**Work task**
Search the records for the word "youth" and copy every line in which it occurs.

(Dataset excerpts)
--- START ---

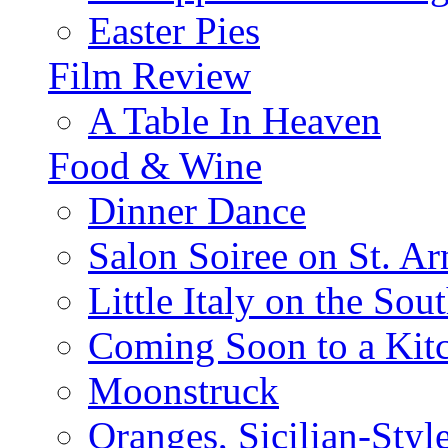
Easter Pies
Film Review
A Table In Heaven
Food & Wine
Dinner Dance
Salon Soiree on St. A
Little Italy on the Sout
Coming Soon to a Kitc
Moonstruck
Oranges, Sicilian-Styl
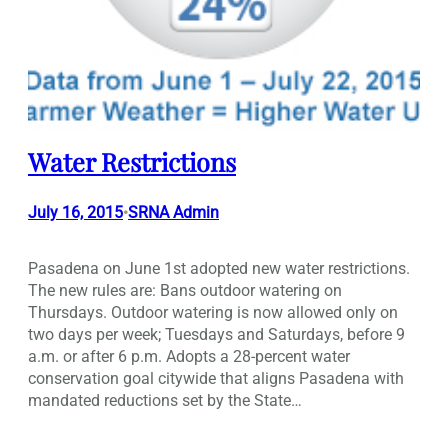
Water Restrictions
July 16, 2015
SRNA Admin
•
Pasadena on June 1st adopted new water restrictions.
The new rules are: Bans outdoor watering on
Thursdays. Outdoor watering is now allowed only on
two days per week; Tuesdays and Saturdays, before 9
a.m. or after 6 p.m. Adopts a 28-percent water
conservation goal citywide that aligns Pasadena with
mandated reductions set by the State…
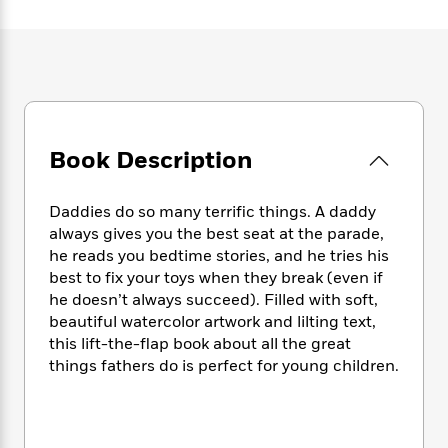
e
n
P
h
t
n
a
c
a
e
i
W
d
e
g
M
n
h
b
N
e
u
g
i
y
o
-
s
B
t
t
v
T
t
o
e
h
e
u
-
o
h
e
l
Book Description
r
R
k
e
A
s
n
e
G
a
u
i
a
u
d
t
Daddies do so many terrific things. A daddy
n
d
i
h
always gives you the best seat at the parade,
g
I
B
d
o
he reads you bedtime stories, and he tries his
S
n
o
e
r
best to fix your toys when they break (even if
e
s
I
o
he doesn’t always succeed). Filled with soft,
r
i
n
k
beautiful watercolor artwork and lilting text,
i
g
T
s
K
O
T
this lift-the-flap book about all the great
e
h
h
o
i
u
a
things fathers do is perfect for young children.
s
t
e
f
d
r
y
T
f
i
2
s
M
a
o
u
r
0
'
o
r
S
l
O
2
C
s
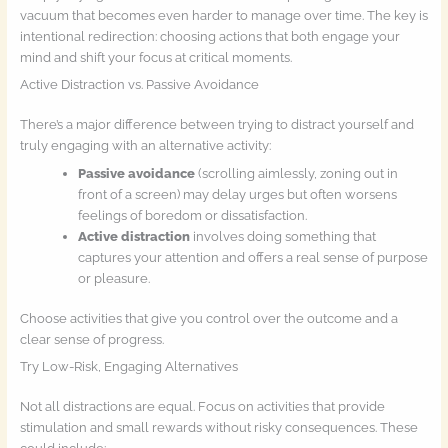
vacuum that becomes even harder to manage over time. The key is
intentional redirection: choosing actions that both engage your
mind and shift your focus at critical moments.
Active Distraction vs. Passive Avoidance
There’s a major difference between trying to distract yourself and
truly engaging with an alternative activity:
Passive avoidance
(scrolling aimlessly, zoning out in
front of a screen) may delay urges but often worsens
feelings of boredom or dissatisfaction.
Active distraction
involves doing something that
captures your attention and offers a real sense of purpose
or pleasure.
Choose activities that give you control over the outcome and a
clear sense of progress.
Try Low-Risk, Engaging Alternatives
Not all distractions are equal. Focus on activities that provide
stimulation and small rewards without risky consequences. These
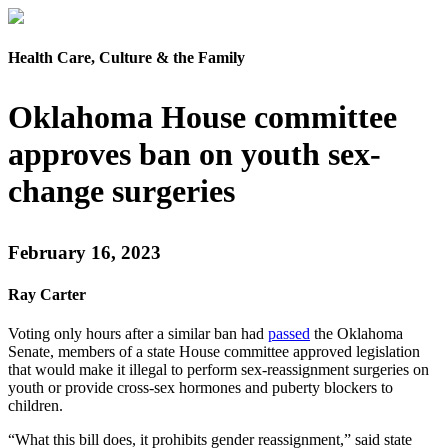
Health Care, Culture & the Family
Oklahoma House committee
approves ban on youth sex-
change surgeries
February 16, 2023
Ray Carter
Voting only hours after a similar ban had
passed
the Oklahoma
Senate, members of a state House committee approved legislation
that would make it illegal to perform sex-reassignment surgeries on
youth or provide cross-sex hormones and puberty blockers to
children.
“What this bill does, it prohibits gender reassignment,” said state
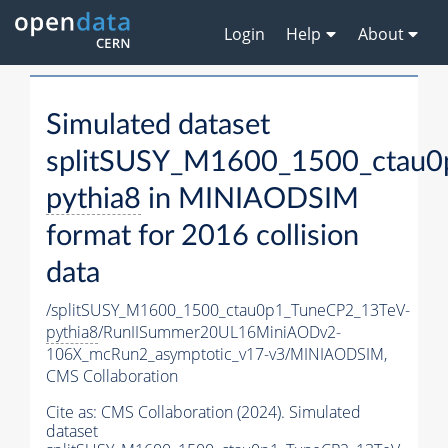
Login
Help
About
Simulated dataset
splitSUSY_M1600_1500_ctau0
pythia8
in MINIAODSIM
format for 2016 collision
data
/splitSUSY_M1600_1500_ctau0p1_TuneCP2_13TeV-
pythia8
/RunIISummer20UL16MiniAODv2-
106X_mcRun2_asymptotic_v17-v3/MINIAODSIM,
CMS Collaboration
Cite as:
CMS Collaboration (2024). Simulated
dataset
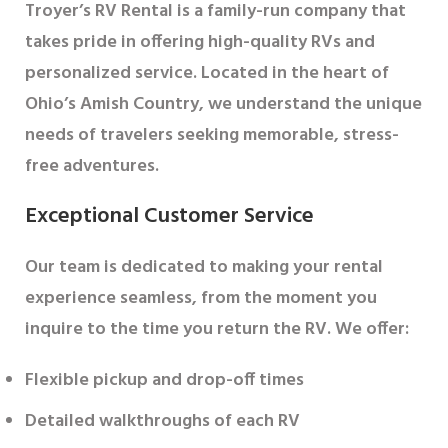
Troyer’s RV Rental is a family-run company that
takes pride in offering high-quality RVs and
personalized service. Located in the heart of
Ohio’s Amish Country, we understand the unique
needs of travelers seeking memorable, stress-
free adventures.
Exceptional Customer Service
Our team is dedicated to making your rental
experience seamless, from the moment you
inquire to the time you return the RV. We offer:
Flexible pickup and drop-off times
Detailed walkthroughs of each RV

--- END ---

**Response to this exercise**
approves ban on youth sex-
youth or provide cross-sex hormones and puberty blockers to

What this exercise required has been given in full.